En efecto, es un error recurrir al favoritismo en la designación de agentes diplomáticos debido a que el diplomático requiere de una amplia preparación. Deberá conocer la historia de los Estados, su política, sus leyes y organización social, así como el Derecho Internacional, es decir, el conocimiento de los pactos o tratados que determinan las relaciones de los pueblos entre sí. Debe estar consciente de que una de sus principales funciones es la protección de sus connacionales y la defensa de sus derechos humanos. De igual manera, todo aquel que se interese en dedicarse al servicio exterior y ser un elemento del cuerpo encargado de poner en marcha la política exterior de su patria, debe saber escribir con gran pureza la lengua del país que representa y aplicarse en el conocimiento de los idiomas más importantes del mundo como son el inglés, el francés, el ruso, el alemán, el árabe y el chino. Debe además tener conocimientos del protocolo y de las buenas maneras, que también forman parte del bagaje de un diplomático, puesto que la carrera diplomática es eminentemente representativa y tiene como uno de sus objetivos proyectar una imagen digna del país.

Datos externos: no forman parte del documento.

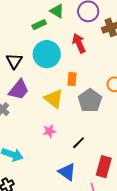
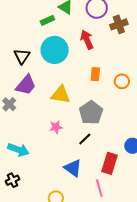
orange rectangle: (72, 79) -> (95, 74), moved
yellow triangle: (54, 99) -> (61, 95), turned -30
gray pentagon: (90, 101) -> (91, 113), moved

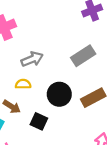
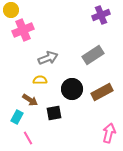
black square: (39, 121) -> (54, 113), turned -35

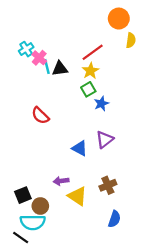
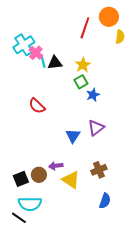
cyan cross: (26, 49) -> (24, 45), size x1.5
red line: (93, 52) -> (85, 28), moved, turned -35
blue triangle: (80, 148) -> (73, 136), turned 35
brown circle: (40, 206) -> (39, 175), moved

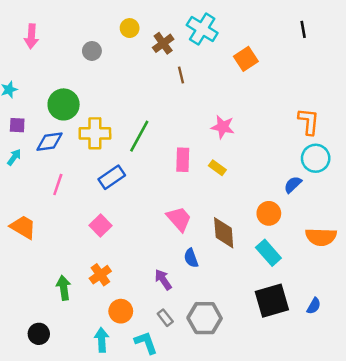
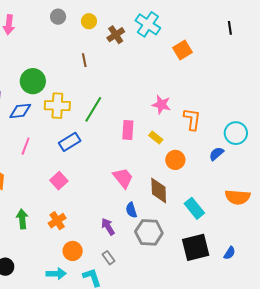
gray circle: (92, 51) -> (58, 17), moved
brown line: (181, 75) -> (84, 60), moved
orange L-shape: (309, 121) -> (192, 119), moved
orange circle: (269, 213) -> (175, 160), moved
green arrow: (64, 288) -> (22, 219), moved
gray hexagon: (205, 318) -> (149, 232), moved
cyan arrow: (102, 340) -> (56, 274), turned 90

El diplomático debe vestir correctamente, hacer uso de un lenguaje apropiado y comportarse como persona de distinción, precisamente para que se refleje la dignidad del Estado que representa.

Y es que la vida del diplomático no es un destierro dorado, es un proyecto vital que entraña satisfacciones y renuncias. En sus memorias, don Alfonso Reyes, intelectual de distinguida trayectoria de veinte años en el servicio exterior, comenta que “la labor del diplomático es toda abnegación y sacrificio”. Los fracasos se cargan siempre a la cuenta personal, y es un deber patriótico aceptar que así se haga. Los aciertos se abonan siempre a cuenta de los gobiernos, aunque se deban a sus representantes. Los diplomáticos, a cambio de algunos halagos de vanidad, que solo deslumbran al primerizo y al ligero, llevan una vida contra natura, de extranjería perpetua, hasta en su propio país, donde la ausencia prolongada los hace extraños, y están condenados por oficio a romper los vínculos cordiales que van creado por todas partes; renunciar periódicamente a las moradas donde ya se iban aquerenciando. Si la tierra es posada provisional para todos, para el diplomático lo es en grado sumo.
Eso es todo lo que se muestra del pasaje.